Map of Iraq

The complexity of visualizing the negotiated spatiality situated between memory, imagination and trauma across the years between 2003 and 2020 for Iraqis has required a palimpsest method of deep mapping that cut through conceptual, spatial and geographical layers of information. Maps produced conceptualize the spatial storytelling of Iraqis with lived experience of war and violence through affective layers of identity, belonging and memory-work. These maps capture moments of temporary meanings, however stretched these moments may be, yet they perpetuate thick descriptions of trauma that are always in the making as memories are remembered, relived and retold, highlighting their performativity.

Each of the elements of the maps has been composed not only to visualize oral histories but to capture moments lost in the chaos of trauma and violence that have never been documented this way before. Interviewees often recalled that they regret never documenting through films or photographs the traumatic events as they were unfolding before their eyes. These counter maps act as a cathartic process of capturing visually these stories before they flee from people’s memories. The fifteen deep maps are accompanied by short descriptions and vignettes from which journeys of rupture are illustrated throughout Iraq. Each map includes a three-dimensional interpretation of a spatial trauma that was recalled.

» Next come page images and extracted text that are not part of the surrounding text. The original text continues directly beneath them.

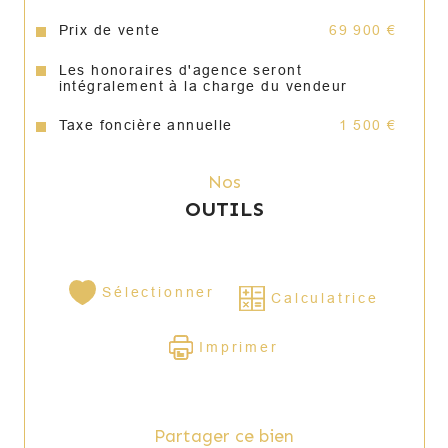
Prix de vente
69 900 €
Les honoraires d'agence seront
intégralement à la charge du vendeur
Taxe foncière annuelle
1 500 €
Nos
OUTILS
Sélectionner
Calculatrice
Imprimer
Partager ce bien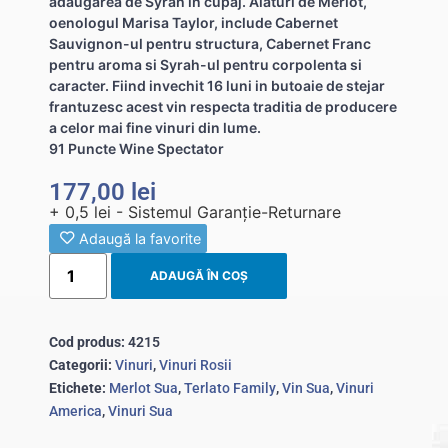
adaugarea de Syrah in cupaj. Alaturi de Merlot,
oenologul Marisa Taylor, include Cabernet
Sauvignon-ul pentru structura, Cabernet Franc
pentru aroma si Syrah-ul pentru corpolenta si
caracter. Fiind invechit 16 luni in butoaie de stejar
frantuzesc acest vin respecta traditia de producere
a celor mai fine vinuri din lume.
91 Puncte Wine Spectator
177,00
lei
+ 0,5 lei - Sistemul Garanție-Returnare
Adaugă la favorite
ADAUGĂ ÎN COȘ
Cod produs:
4215
Categorii:
Vinuri
,
Vinuri Rosii
Etichete:
Merlot Sua
,
Terlato Family
,
Vin Sua
,
Vinuri
America
,
Vinuri Sua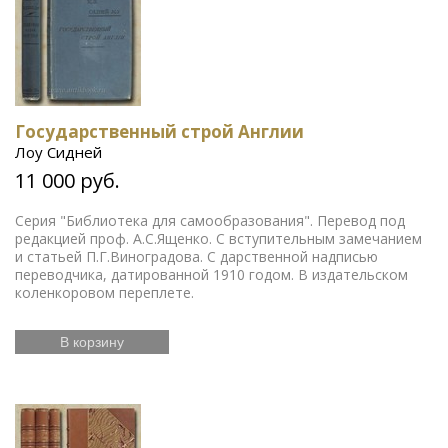
Государственный строй Англии
Лоу Сидней
11 000 руб.
Серия "Библиотека для самообразования". Перевод под
редакцией проф. А.С.Ященко. С вступительным замечанием
и статьей П.Г.Виноградова. С дарственной надписью
переводчика, датированной 1910 годом. В издательском
коленкоровом переплете.
В корзину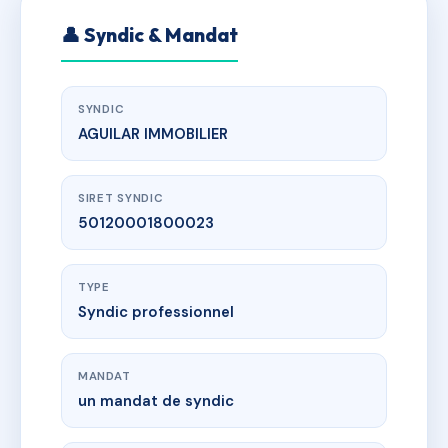
👤 Syndic & Mandat
SYNDIC
AGUILAR IMMOBILIER
SIRET SYNDIC
50120001800023
TYPE
Syndic professionnel
MANDAT
un mandat de syndic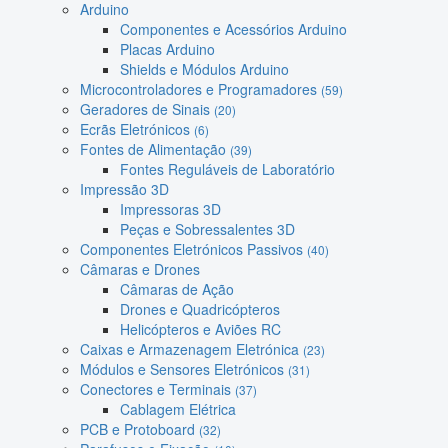
Arduino
Componentes e Acessórios Arduino
Placas Arduino
Shields e Módulos Arduino
Microcontroladores e Programadores
(59)
Geradores de Sinais
(20)
Ecrãs Eletrónicos
(6)
Fontes de Alimentação
(39)
Fontes Reguláveis de Laboratório
Impressão 3D
Impressoras 3D
Peças e Sobressalentes 3D
Componentes Eletrónicos Passivos
(40)
Câmaras e Drones
Câmaras de Ação
Drones e Quadricópteros
Helicópteros e Aviões RC
Caixas e Armazenagem Eletrónica
(23)
Módulos e Sensores Eletrónicos
(31)
Conectores e Terminais
(37)
Cablagem Elétrica
PCB e Protoboard
(32)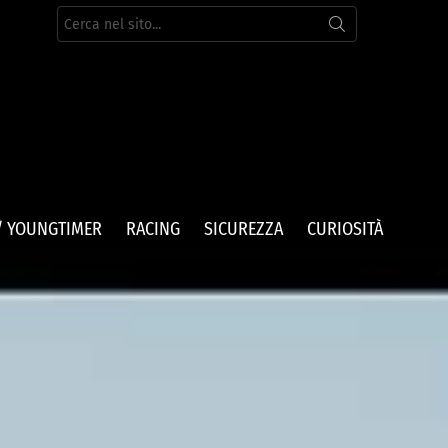
Cerca
per:
/ YOUNGTIMER
RACING
SICUREZZA
CURIOSITÀ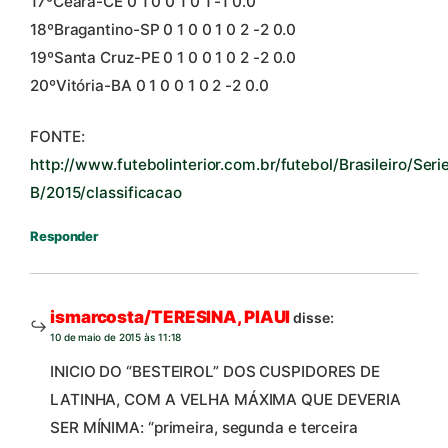
17ºCeará-CE 0 1 0 0 1 0 1 -1 0.0
18ºBragantino-SP 0 1 0 0 1 0 2 -2 0.0
19ºSanta Cruz-PE 0 1 0 0 1 0 2 -2 0.0
20ºVitória-BA 0 1 0 0 1 0 2 -2 0.0
FONTE:
http://www.futebolinterior.com.br/futebol/Brasileiro/Seri
B/2015/classificacao
Responder
ismarcosta/TERESINA, PIAUI
disse:
10 de maio de 2015 às 11:18
INICIO DO “BESTEIROL” DOS CUSPIDORES DE
LATINHA, COM A VELHA MÁXIMA QUE DEVERIA
SER MÍNIMA: “primeira, segunda e terceira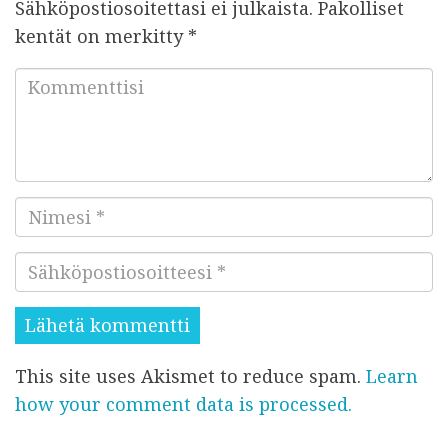
Sähköpostiosoitettasi ei julkaista.
Pakolliset
kentät on merkitty
*
K
o
m
m
e
N
n
i
t
S
m
t
ä
e
i
h
s
s
k
i
i
This site uses Akismet to reduce spam.
Learn
ö
*
*
how your comment data is processed.
p
o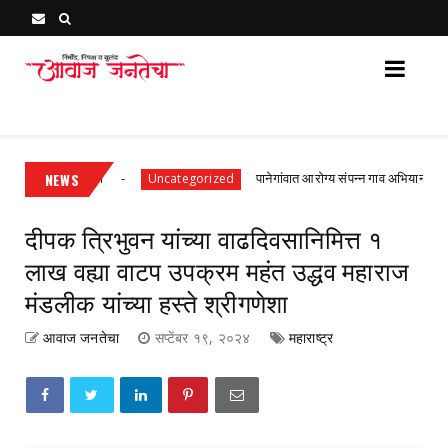
Awaj Janatecha : Breaking News, Latest Marathi News 
प्रथम श्रेणी
NEWS
पानेगांवात आरोग्य संपन्न गाव अभियान बैठक संपन्न
Uncategorized
दीपक त्रिभुवन यांच्या वाढदिवसानिमित्त १
लाख वह्या वाटप उपक्रम महंत उद्धव महाराज
मंडलीक यांच्या हस्ते श्रीगणेशा
आवाज जनतेचा
सप्टेंबर १९, २०२४
महाराष्ट्र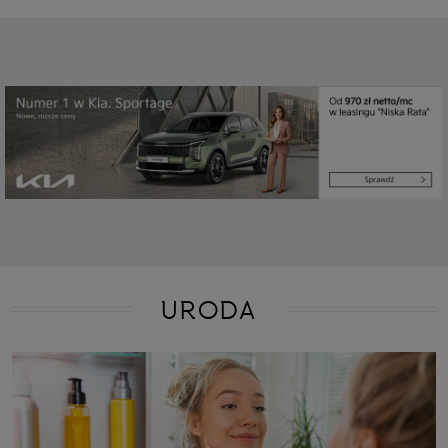
URODA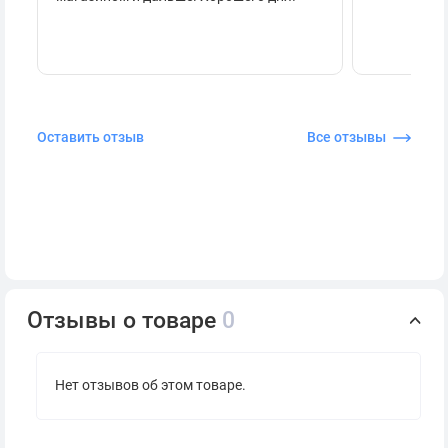
Оставить отзыв
Все отзывы
Отзывы о товаре
0
Нет отзывов об этом товаре.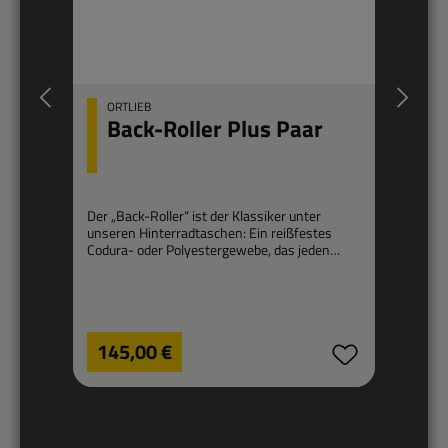
ORTLIEB
Back-Roller Plus Paar
Der „Back-Roller“ ist der Klassiker unter
Ei
unseren Hinterradtaschen: Ein reißfestes
Codura- oder Polyestergewebe, das jeden
De
Regentropfen abwehrt, und 40
id
beziehungsweise 70 Liter Fassungsvermögen
Ta
pro Paar machen diese Fahrradtaschen zum
b
idealen Touren-Begleiter. In der Plus-Variante
Bu
sind die Taschen erheblich leichter als die
Regulärer Preis:
Re
Co
145,00 €
originalen Classic Taschen.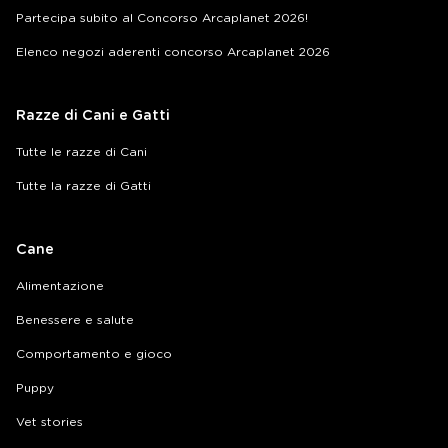
Partecipa subito al Concorso Arcaplanet 2026!
Elenco negozi aderenti concorso Arcaplanet 2026
Razze di Cani e Gatti
Tutte le razze di Cani
Tutte la razze di Gatti
Cane
Alimentazione
Benessere e salute
Comportamento e gioco
Puppy
Vet stories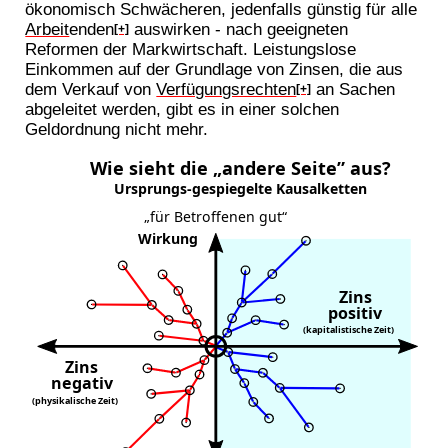
ökonomisch Schwächeren, jedenfalls günstig für alle
Arbeit
enden
auswirken - nach geeigneten
[+]
Reformen der Markwirtschaft. Leistungslose
Einkommen auf der Grundlage von Zinsen, die aus
dem Verkauf von
Verfügungsrechten
an Sachen
[+]
abgeleitet werden, gibt es in einer solchen
Geldordnung nicht mehr.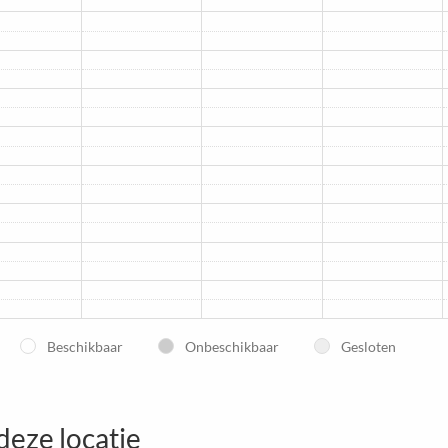
Beschikbaar
Onbeschikbaar
Gesloten
deze locatie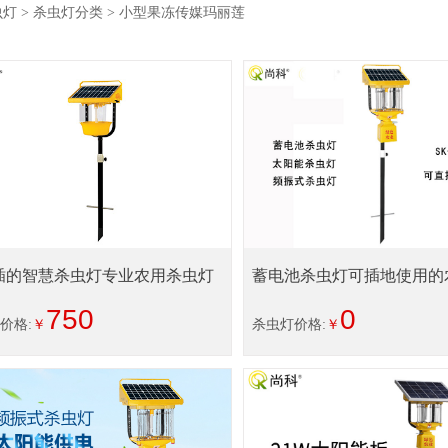
虫灯
>
杀虫灯分类
> 小型果冻传媒玛丽莲
插的智慧杀虫灯专业农用杀虫灯
蓄电池杀虫灯可插地使用的
灯
750
0
价格:
￥
杀虫灯价格:
￥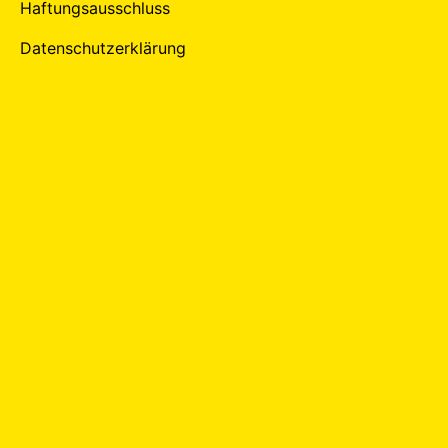
Haftungsausschluss
Datenschutzerklärung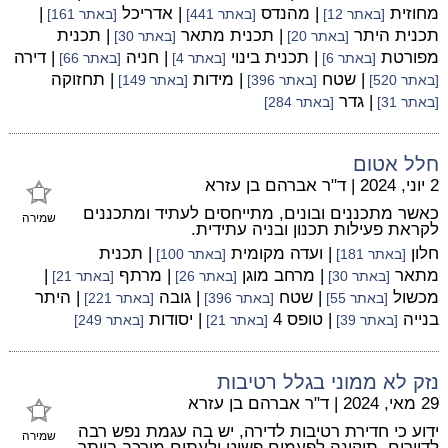
מחוזית
| מהנדס
| אדריכל
|
[באתר 12]
[באתר 441]
[באתר 161]
תכנית היתר
| תכנית מתאר
| תכנית
[באתר 20]
[באתר 30]
מפורטת
| תכנית בינוי
| חניה
| דירה
[באתר 6]
[באתר 4]
[באתר 66]
| שטח
| מידות
| תחזוקה
[באתר 520]
[באתר 396]
[באתר 149]
| גדר
[באתר 31]
[באתר 284]
חלל אטום
2 יוני, 2024
|
ד"ר אברהם בן עזרא
כאשר מתכננים ובונים, מתייחסים לעתיד ומתכננים
שמירה
לקראת פעילות תכנון ובניה עתידית.
חלון
| ועדה מקומית
| תכנית
[באתר 181]
[באתר 100]
מתאר
| מרחב מוגן
| מרתף
|
[באתר 30]
[באתר 26]
[באתר 21]
מכשול
| שטח
| גובה
| היתר
[באתר 55]
[באתר 396]
[באתר 221]
בנייה
| טופס 4
| יסודות
[באתר 39]
[באתר 21]
[באתר 249]
נזק לא ממוני בגלל רטיבות
29 מאי, 2024
|
ד"ר אברהם בן עזרא
ידוע כי חדירת רטיבות לדירה, יש בה עגמת נפש רבה
שמירה
לדיירים, תיקונה לפעמים פשוט ולעתים מורכב ביותר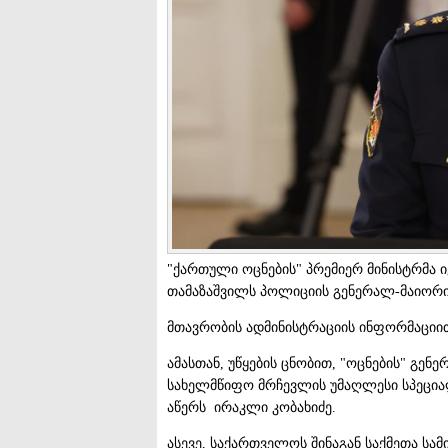
"ქართული ოცნების" პრემიერ მინისტრმა ი
თამაზაშვილს პოლიციის გენერალ-მაიორის
მთავრობის ადმინისტრაციის ინფორმაციით
ამასთან, უწყების ცნობით, "ოცნების" გე
სახელმწიფო მრჩევლის უმაღლესი სპეციალ
აწერს ირაკლი კობახიძე.
ასევე, საქართველოს შინაგან საქმეთა ს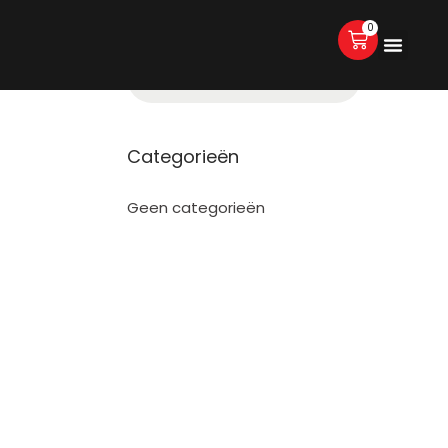
0
Categorieën
Geen categorieën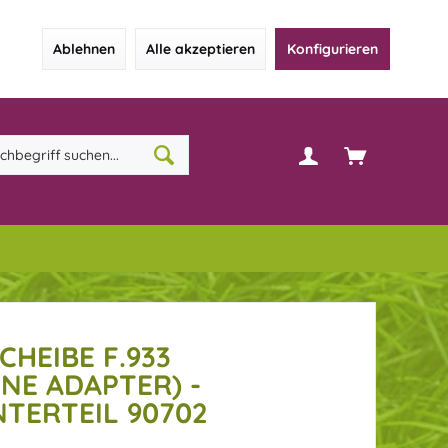
Ablehnen
Alle akzeptieren
Konfigurieren
CHEIBE F.933
NE ADAPTER) -
TERTEIL 90702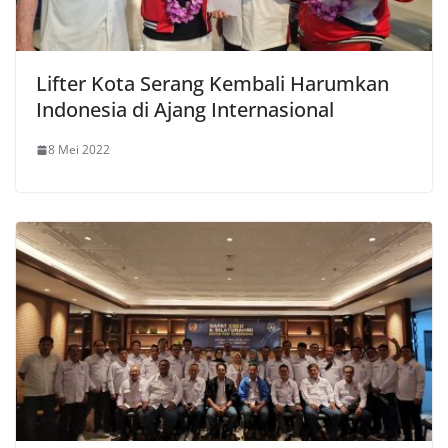
Lifter Kota Serang Kembali Harumkan
Indonesia di Ajang Internasional
8 Mei 2022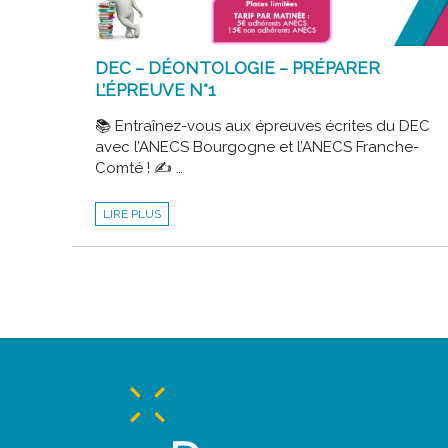
DEC – DÉONTOLOGIE – PRÉPARER
L’ÉPREUVE N°1
📚 Entraînez-vous aux épreuves écrites du DEC
avec l’ANECS Bourgogne et l’ANECS Franche-
Comté ! ✍ …
DEC
LIRE PLUS
–
DÉONTOLOGIE
–
PRÉPARER
L’ÉPREUVE
N°1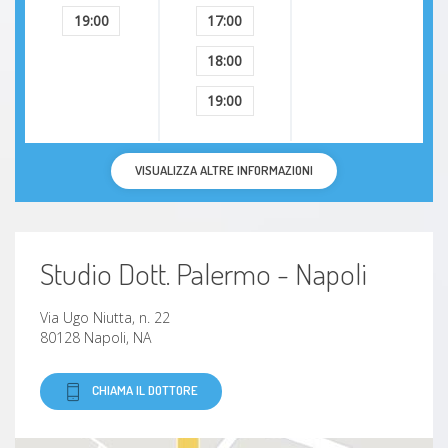
Insonnia
19:00
17:00
Parafilia
18:00
19:00
Perversioni sessuali
Narcisismo
VISUALIZZA ALTRE INFORMAZIONI
Disturbi dell'umore
Studio Dott. Palermo - Napoli
Disturbi del pensiero
Disturbi della personalità
Via Ugo Niutta, n. 22
80128 Napoli, NA
Disturbi alimentari
CHIAMA IL DOTTORE
Disturbi dell'attenzione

The fifteen maps are accompanied by a geopolitical map of Iraq that traverses time. This map is shrouded by the layers of history that have shaped the land since the making of modern Iraq from the original land of Mesopotamia. In addition to marking the locations of the fifteen maps, the map of Iraq also shows internal divisions and soft borders that cut through the Nineveh Plains driving a wedge in the history of the region with contested territories of origins and belongings. On this map, all localities of trauma and places of mobility, shared by Iraqis, are marked alongside the two rivers: Tigris and Euphrates.

Maps were produced using Open Source software whenever possible such as OpenStreetMaps, Snazzymaps.com and OpenAI as well as GoogleEarth that are later designed, manipulated and collaged (physically and digitally) through several iterative processes of development. Participants shared stories and photographs which became part of the composition of their maps.